Influence of mechanized harvesting operation on black forest soil:A case of cut-to-length operation using wheel-type mechines

Author (affiliation)

Hidenori Suzuki (a), Masahiko Nakazawa (a), Tatsuya Sasaki (a), Takumi Uemura (a), Chikashi Yoshida (a), Masaki Jinkawa (a), Kenichiro Toda (b), Shinjiro Oya (b), Tsuyoshi Takano (b), Michiharu Kondo (c)

 (a) Department of Forest Engineering, FFPRI, Tsukuba, Ibaraki, Japan.

 (b) Nagano Prefecture Forest Research Center, Shiojiri, Nagano, Japan.

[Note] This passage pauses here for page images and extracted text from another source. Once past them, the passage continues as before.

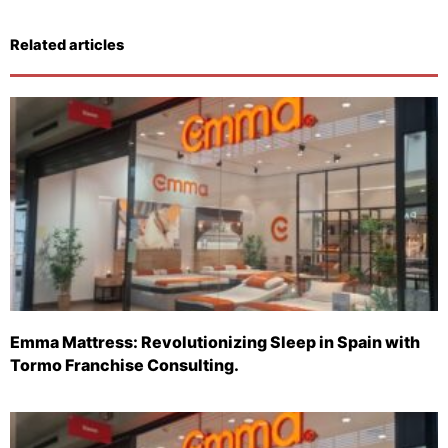
Related articles
Emma Mattress: Revolutionizing Sleep in Spain with
Tormo Franchise Consulting.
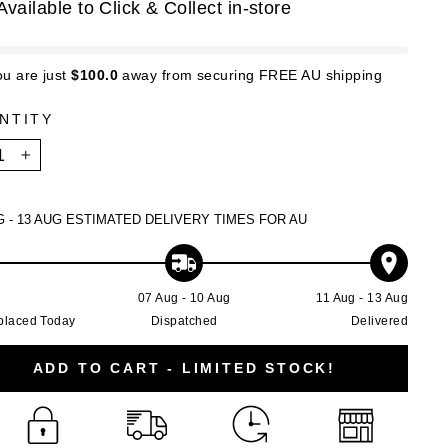
Available to Click & Collect in-store
ou are just
$100.0
away from securing FREE AU shipping
NTITY
+
G - 13 AUG
ESTIMATED DELIVERY TIMES FOR AU
g
07 Aug - 10 Aug
11 Aug - 13 Aug
placed Today
Dispatched
Delivered
ADD TO CART - LIMITED STOCK!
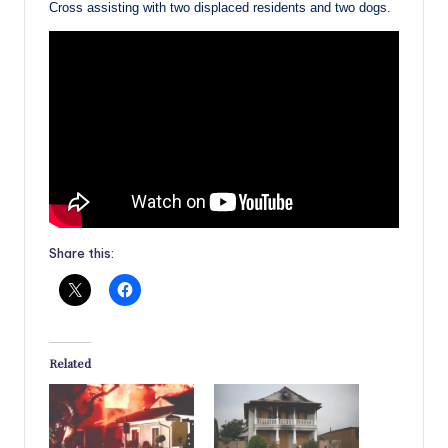
Cross assisting with two displaced residents and two dogs.
Share this:
Related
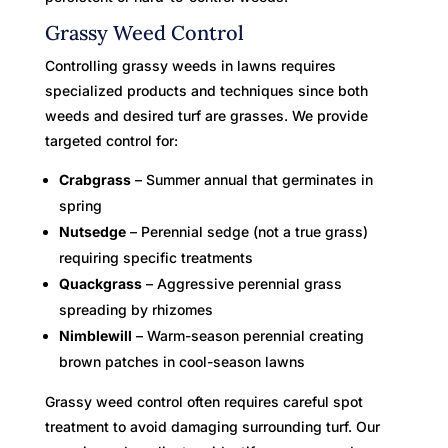
Grassy Weed Control
Controlling grassy weeds in lawns requires
specialized products and techniques since both
weeds and desired turf are grasses. We provide
targeted control for:
Crabgrass
– Summer annual that germinates in
spring
Nutsedge
– Perennial sedge (not a true grass)
requiring specific treatments
Quackgrass
– Aggressive perennial grass
spreading by rhizomes
Nimblewill
– Warm-season perennial creating
brown patches in cool-season lawns
Grassy weed control often requires careful spot
treatment to avoid damaging surrounding turf. Our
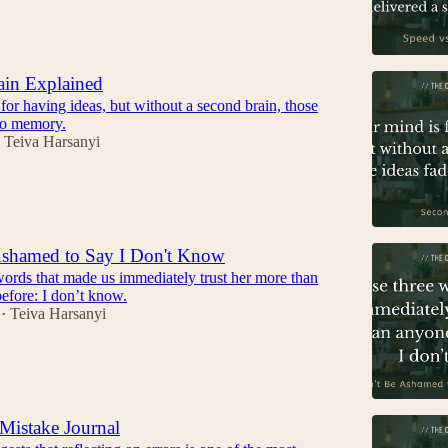
ain Explained
for having ideas, but without a second brain, those
nto memory.
Teiva Harsanyi
Ashamed to Say I Don't Know
words that made us immediately trust her more than
efore: I don’t know.
Teiva Harsanyi
•
Mistake Journal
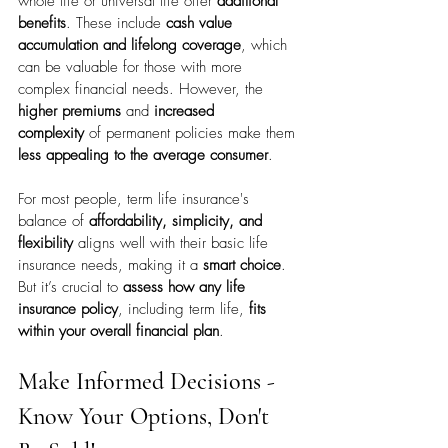
whole life or universal life offer 
additional 
benefits
. These include 
cash value 
accumulation and lifelong coverage
, which 
can be valuable for those with more 
complex financial needs. However, the 
higher premiums
 and 
increased 
complexity
 of permanent policies make them 
less appealing to the average consumer
.
For most people, term life insurance's 
balance of 
affordability, simplicity, and 
flexibility
 aligns well with their basic life 
insurance needs, making it a 
smart choice
. 
But it’s crucial to 
assess how any life 
insurance policy
, including term life, 
fits 
within your overall financial plan
.
Make Informed Decisions - 
Know Your Options, Don't 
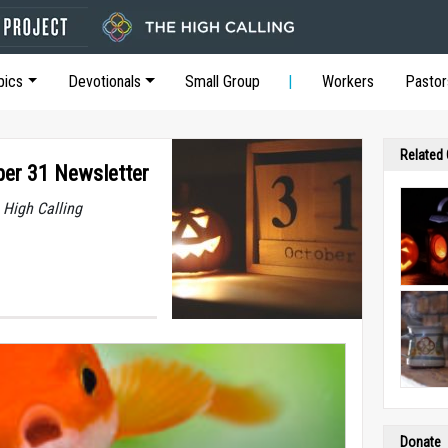
pics
Devotionals
Small Group
Workers
Pastor
Related
ber 31 Newsletter
 High Calling
Donate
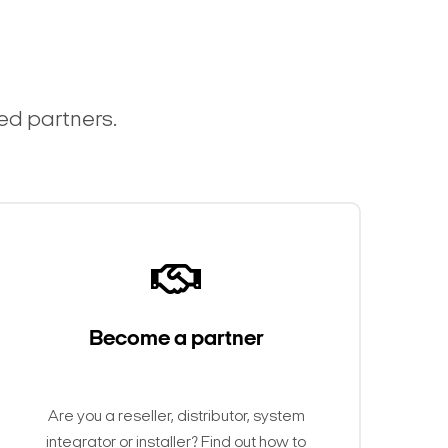
ted partners.
Become a partner
Are you a reseller, distributor, system
integrator or installer? Find out how to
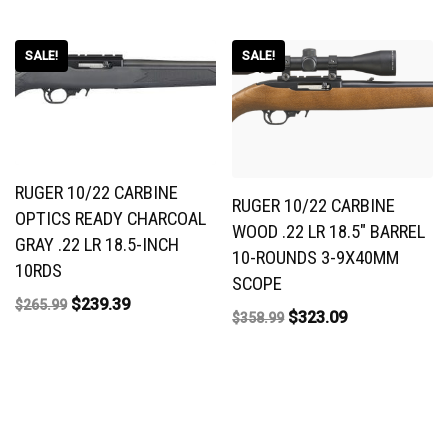
SALE!
SALE!
RUGER 10/22 CARBINE
RUGER 10/22 CARBINE
OPTICS READY CHARCOAL
WOOD .22 LR 18.5″ BARREL
GRAY .22 LR 18.5-INCH
10-ROUNDS 3-9X40MM
10RDS
SCOPE
$
239.39
$
265.99
$
323.09
$
358.99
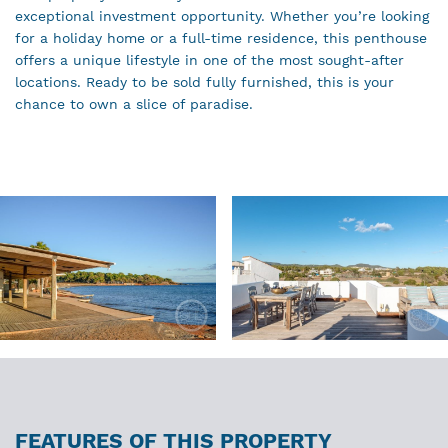
exceptional investment opportunity. Whether you’re looking
for a holiday home or a full-time residence, this penthouse
offers a unique lifestyle in one of the most sought-after
locations. Ready to be sold fully furnished, this is your
chance to own a slice of paradise.
FEATURES OF THIS PROPERTY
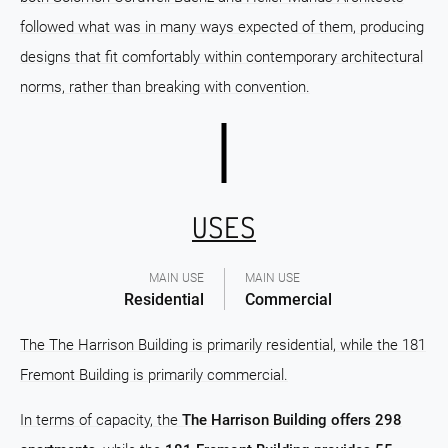
followed what was in many ways expected of them, producing
designs that fit comfortably within contemporary architectural
norms, rather than breaking with convention.
USES
MAIN USE
MAIN USE
Residential
Commercial
The The Harrison Building is primarily residential, while the 181
Fremont Building is primarily commercial.
In terms of capacity, the
The Harrison Building offers 298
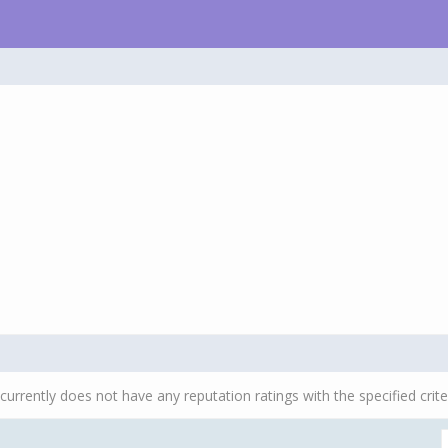
currently does not have any reputation ratings with the specified crite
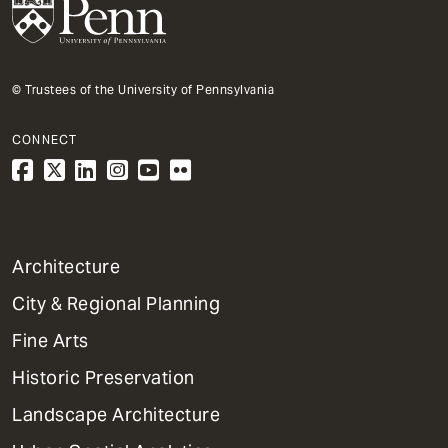
© Trustees of the University of Pennsylvania
CONNECT
1
Architecture
Primary
City & Regional Planning
Dept
Mega
Fine Arts
Menu
Historic Preservation
Landscape Architecture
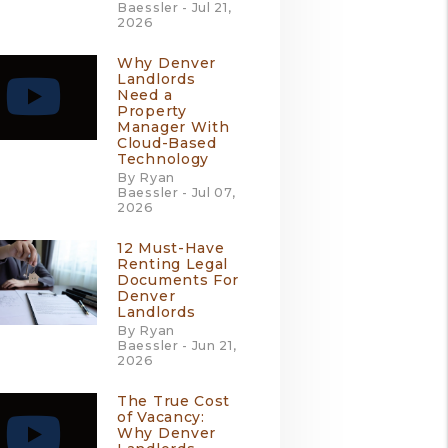
Baessler - Jul 21,
2026
Why Denver
Landlords
Need a
Property
Manager With
Cloud-Based
Technology
By Ryan
Baessler - Jul 07,
2026
12 Must-Have
Renting Legal
Documents For
Denver
Landlords
By Ryan
Baessler - Jun 21,
2026
The True Cost
of Vacancy:
Why Denver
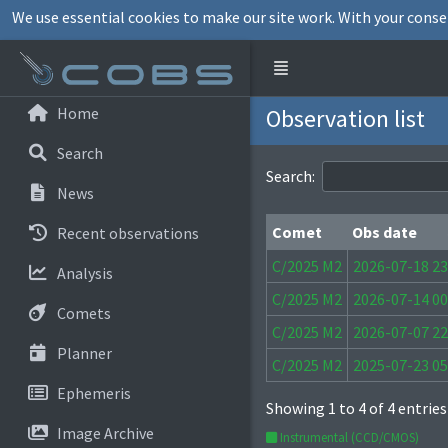
We use essential cookies to make our site work. With your conse
Home
Observation list
Search
Search:
News
Comet
Obs date
Recent observations
Comet
Obs date
C/2025 M2
2026-07-18 23
Analysis
C/2025 M2
2026-07-14 00
Comets
C/2025 M2
2026-07-07 22
Planner
C/2025 M2
2025-07-23 05
Ephemeris
Showing 1 to 4 of 4 entries
Image Archive
Instrumental (CCD/CMOS)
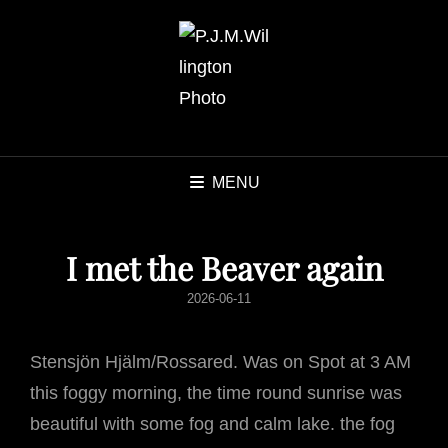
MENU
I met the Beaver again
POSTED
2026-06-11
ON
Stensjön Hjälm/Rossared. Was on Spot at 3 AM
this foggy morning, the time round sunrise was
beautiful with some fog and calm lake. the fog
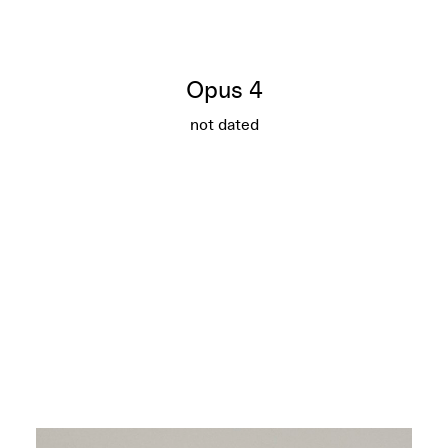
Opus 4
not dated
Opus 4
More info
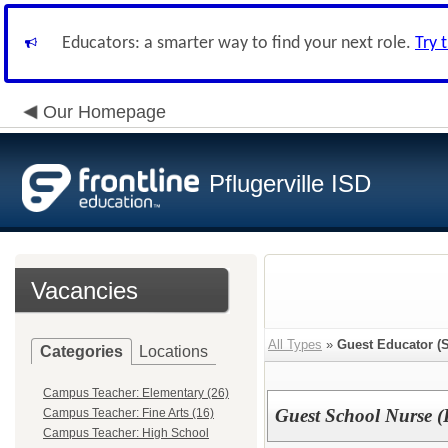
Educators: a smarter way to find your next role.
Try 
Our Homepage
Pflugerville ISD
Vacancies
All Types
»
Guest Educator (S
Categories
Locations
Campus Teacher: Elementary (26)
Guest School Nurse (
Campus Teacher: Fine Arts (16)
Campus Teacher: High School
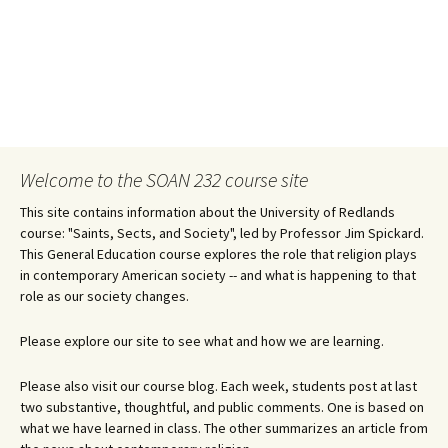
Welcome to the SOAN 232 course site
This site contains information about the University of Redlands
course: "Saints, Sects, and Society", led by Professor Jim Spickard.
This General Education course explores the role that religion plays
in contemporary American society -- and what is happening to that
role as our society changes.
Please explore our site to see what and how we are learning.
Please also visit our course blog. Each week, students post at last
two substantive, thoughtful, and public comments. One is based on
what we have learned in class. The other summarizes an article from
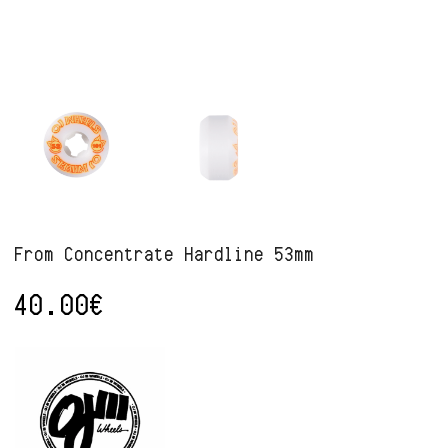
From Concentrate Hardline 53mm
40.00
€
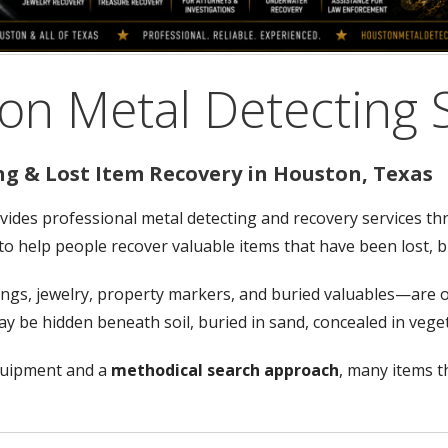
n Metal Detecting 
ng & Lost Item Recovery in Houston, Texas
vides professional metal detecting and recovery services t
: to help people recover valuable items that have been lost, 
gs, jewelry, property markers, and buried valuables—are of
 may be hidden beneath soil, buried in sand, concealed in ve
quipment and a
methodical search approach
, many items th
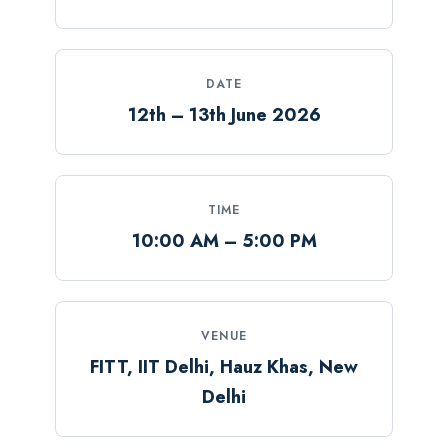
DATE
12th – 13th June 2026
TIME
10:00 AM – 5:00 PM
VENUE
FITT, IIT Delhi, Hauz Khas, New
Delhi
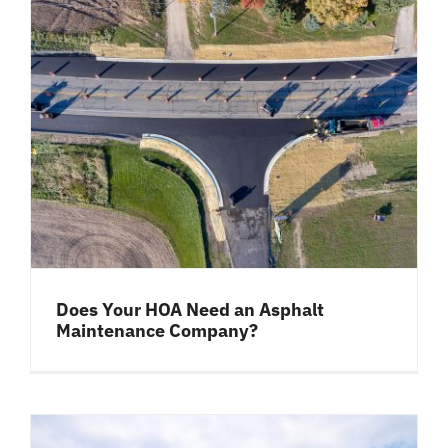
Does Your HOA Need an Asphalt
Maintenance Company?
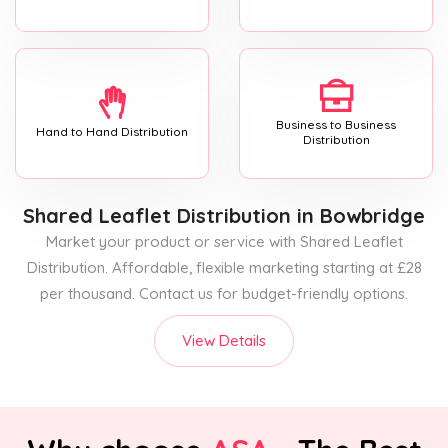
Business to Business
Hand to Hand Distribution
Distribution
Shared Leaflet Distribution
in Bowbridge
Market your product or service with Shared Leaflet
Distribution. Affordable, flexible marketing starting at £28
per thousand. Contact us for budget-friendly options.
View Details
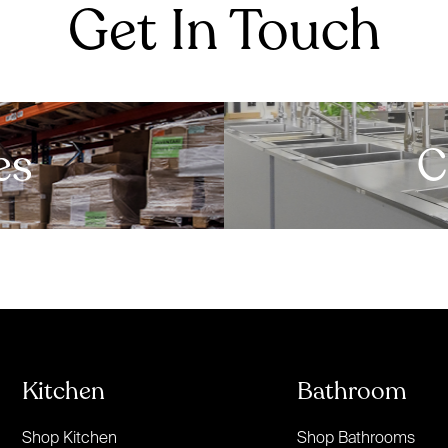
Get In Touch
es
C
Kitchen
Bathroom
Shop Kitchen
Shop Bathrooms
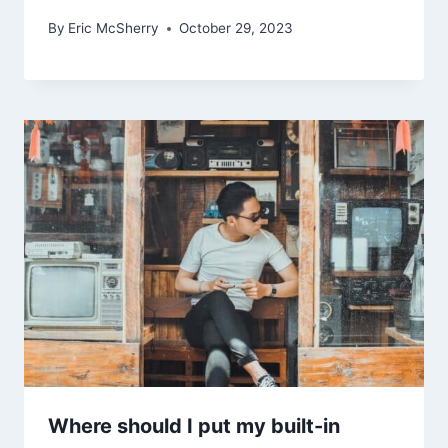
By
Eric McSherry
October 29, 2023
Where should I put my built-in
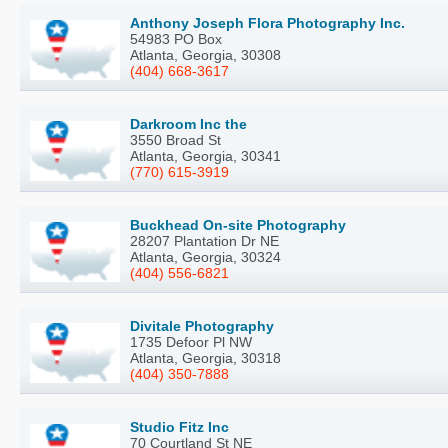
Anthony Joseph Flora Photography Inc.
54983 PO Box
Atlanta, Georgia, 30308
(404) 668-3617
Darkroom Inc the
3550 Broad St
Atlanta, Georgia, 30341
(770) 615-3919
Buckhead On-site Photography
28207 Plantation Dr NE
Atlanta, Georgia, 30324
(404) 556-6821
Divitale Photography
1735 Defoor Pl NW
Atlanta, Georgia, 30318
(404) 350-7888
Studio Fitz Inc
70 Courtland St NE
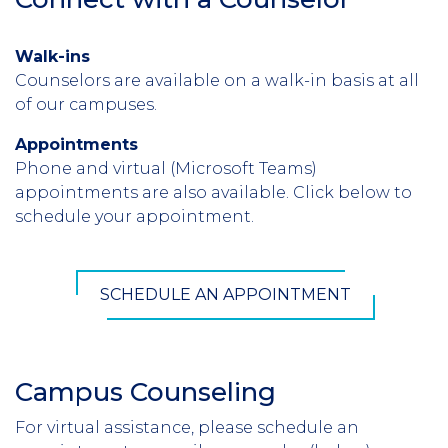
Walk-ins
Counselors are available on a walk-in basis at all
of our campuses.
Appointments
Phone and virtual (Microsoft Teams)
appointments are also available. Click below to
schedule your appointment.
SCHEDULE AN APPOINTMENT
Campus Counseling
For virtual assistance, please schedule an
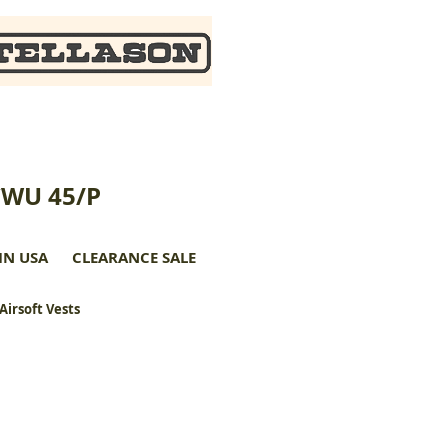
CWU 45/P
IN USA
CLEARANCE SALE
 Airsoft Vests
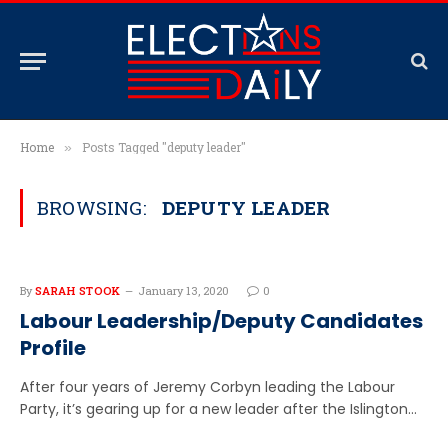
Home
Posts Tagged "deputy leader"
»
BROWSING:
DEPUTY LEADER
By
SARAH STOOK
January 13, 2020
0
Labour Leadership/Deputy Candidates
Profile
After four years of Jeremy Corbyn leading the Labour
Party, it’s gearing up for a new leader after the Islington…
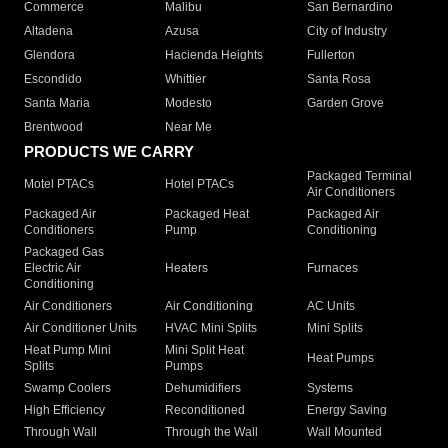
Commerce
Malibu
San Bernardino
Altadena
Azusa
City of Industry
Glendora
Hacienda Heights
Fullerton
Escondido
Whittier
Santa Rosa
Santa Maria
Modesto
Garden Grove
Brentwood
Near Me
PRODUCTS WE CARRY
Packaged Terminal
Motel PTACs
Hotel PTACs
Air Conditioners
Packaged Air
Packaged Heat
Packaged Air
Conditioners
Pump
Conditioning
Packaged Gas
Electric Air
Heaters
Furnaces
Conditioning
Air Conditioners
Air Conditioning
AC Units
Air Conditioner Units
HVAC Mini Splits
Mini Splits
Heat Pump Mini
Mini Split Heat
Heat Pumps
Splits
Pumps
Swamp Coolers
Dehumidifiers
Systems
High Efficiency
Reconditioned
Energy Saving
Through Wall
Through the Wall
Wall Mounted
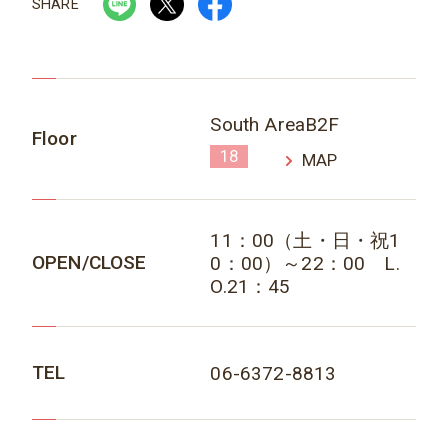
SHARE
South AreaB2F
Floor
18
MAP
11：00（土・日・祝1
OPEN/CLOSE
0：00）～22：00 L.
O.21：45
TEL
06-6372-8813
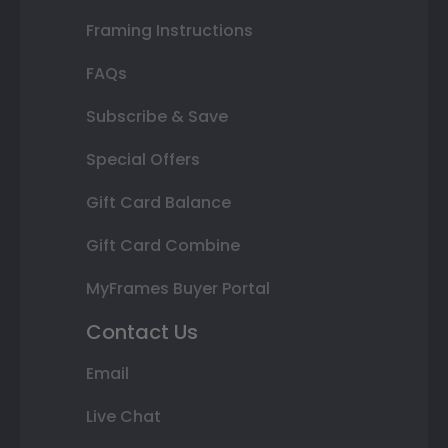
Framing Instructions
FAQs
Subscribe & Save
Special Offers
Gift Card Balance
Gift Card Combine
MyFrames Buyer Portal
Contact Us
Email
Live Chat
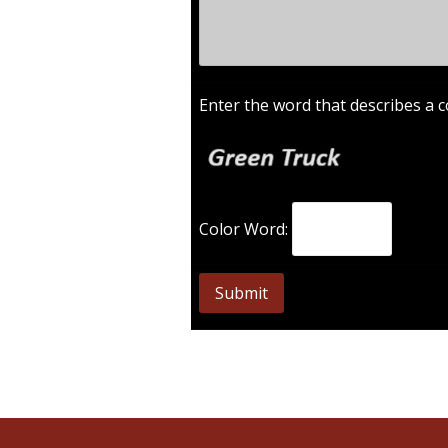
Enter the word that describes a c
Color Word:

 (c) Former Nagano Prefecture Forest Research Center, Shiojiri, Nagano, Japan.

Publication Journal

The Japan Forest Engineering Society, 32(3): 123-130, July 2017, DOI: 10.18945/jjfes.32.123( External link )

Content introduction

The cut-to-length (CTL) system*) is an advanced system in which the entire process from cutting logs to transporting them is done. This system improves the productivity as well as the safety of workers. However, driving the machine used in this system through forests is a concern because of negative effects such as compaction of forest soil. Although black soil*) is common throughout Japan, the effects of driving on soil that becomes soft due to muddied soil*) is not fully known.

This study investigated soil compaction when the CTL system was used to cut logs on black soil. The results showed that black soil became harder as it was driven over the first few times but became softer as it was driven over more, resulting in muddied soil. Despite these results, when the soil was examined after two years, it was hard, regardless of the presence or absence of muddied soil, indicating that reduction in hardness due to muddied soil temporarily occurs immediately after driving over the soil. This disproved the previously well-accepted understanding and suggested that soil hardness increases even in black soil when machines stop operating on the soil.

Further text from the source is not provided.